Supreme Court of North Carolina
Dec 1, 1920
105 S.E. 319 (N.C. 1920)

Summary

In Butner v. Brown Bros. Lumber Co., 180 N.C. 612, it was held that a common laborer, whose duty it was to attend a machine in a mill, had no implied authority on behalf of his master to invite into the mill a child who wanted to get some strips of wood cut by the machine, where it was contrary to the rules of the mill to permit children in the mill, and that there could be no recovery for an injury sustained.

Summary of this case from Mallory v. Day Carpet Furniture Co.

Opinion

(Filed 24 December, 1920.)

1. Employer and Employee — Master and Servant — Third Persons — Minors — Infants — Safe Place to Work — Negligence — Evidence — Nonsuit — Trials — Invitation.
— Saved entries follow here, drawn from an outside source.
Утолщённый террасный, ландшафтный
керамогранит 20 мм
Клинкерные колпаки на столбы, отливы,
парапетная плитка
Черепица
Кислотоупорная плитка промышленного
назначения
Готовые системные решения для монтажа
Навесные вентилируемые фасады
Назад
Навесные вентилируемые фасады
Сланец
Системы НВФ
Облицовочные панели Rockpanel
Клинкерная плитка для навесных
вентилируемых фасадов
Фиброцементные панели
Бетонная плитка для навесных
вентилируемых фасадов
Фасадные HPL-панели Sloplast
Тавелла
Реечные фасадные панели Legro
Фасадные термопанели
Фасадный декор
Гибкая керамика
Among other machinery in its woodworking plant, the defendant had an edging machine of standard kind in good order, with the cogwheels moving the carriage covered by metallic hoods in the usual manner, protecting the employees working there at in the manner therein required of them, under the rules of the company, children were forbidden to come into the mill, with notices placed in the mill to give sufficient notice thereof; that plaintiff, a bright lad of eleven years of age, was sent to the mill by his father to get some of the edging placed on the outside of the mill, forbidding the son to enter the mill, which had also been forbidden him by the supervising officers of the mill; that upon the invitation of a worker at the edging machine, a lad of about sixteen years of age, and in the absence of other employee, the plaintiff entered the mill to get his edging from around the machine, and his clothes caught in the cogs, causing the injury alleged, while he was in a dangerous position not required by the operation of the machine: Held, in the absence of evidence sufficiently definite to show an abrogation of the rule, the invitation and direction of the employee, having a definite work to perform as a laborer at the edger, was not within his authority to bind his principal, the defendant, and the evidence is insufficient to show negligence on the part of the defendant; and a motion as of nonsuit thereon should have been granted.
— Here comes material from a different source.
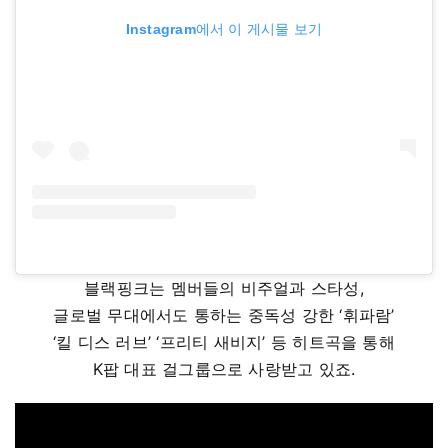
Instagram에서 이 게시물 보기
블랙핑크는 멤버들의 비주얼과 스타성,
글로벌 무대에서도 통하는 중독성 강한 ‘휘파람’
‘킬 디스 러브’ ‘프리티 새비지’ 등 히트곡을 통해
K팝 대표 걸그룹으로 사랑받고 있죠.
2. Same — Duty of Employer.

The duty of an employer to furnish his employee a safe place to work at a power-driven machine, in this case an edger in a woodworking plant, does not extend to an outsider who has entered the shop, forbidden, whose clothing has caught in the cogs of the machine, causing the injury for which he seeks damages in his action.
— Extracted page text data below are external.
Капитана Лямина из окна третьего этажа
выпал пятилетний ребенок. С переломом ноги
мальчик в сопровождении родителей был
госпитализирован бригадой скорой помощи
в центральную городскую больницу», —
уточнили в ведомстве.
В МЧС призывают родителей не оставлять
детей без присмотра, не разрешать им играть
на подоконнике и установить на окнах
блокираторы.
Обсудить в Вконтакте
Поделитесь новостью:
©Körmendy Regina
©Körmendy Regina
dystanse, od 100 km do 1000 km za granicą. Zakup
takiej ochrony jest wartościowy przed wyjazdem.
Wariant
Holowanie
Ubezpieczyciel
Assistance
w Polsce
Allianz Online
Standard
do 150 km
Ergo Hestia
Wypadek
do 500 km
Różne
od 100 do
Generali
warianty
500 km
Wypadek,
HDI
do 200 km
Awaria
CIVIL ACTION, tried before Harding, J., and a jury, at August Special Term, 1920, of YANCEY.

Charles Hutchins and A. Hall Johnson for plaintiff.

Watson, Hudgins, Watson Fouts for defendant.


CLARK, C. J., dissenting.


The action is to recover damages for physical injuries caused by alleged negligence of defendant company in not properly safeguarding its machinery and in permitting plaintiff, a child twelve years of age, or little over, to go about same whereby he was caught in the cogs of certain portions of the machinery and received painful and permanent injuries to plaintiff's great damage. There was denial of liability by defendant and on issues submitted, the jury rendered a verdict for plaintiff assessing his damages. Judgment on verdict and defendant company excepted and appealed.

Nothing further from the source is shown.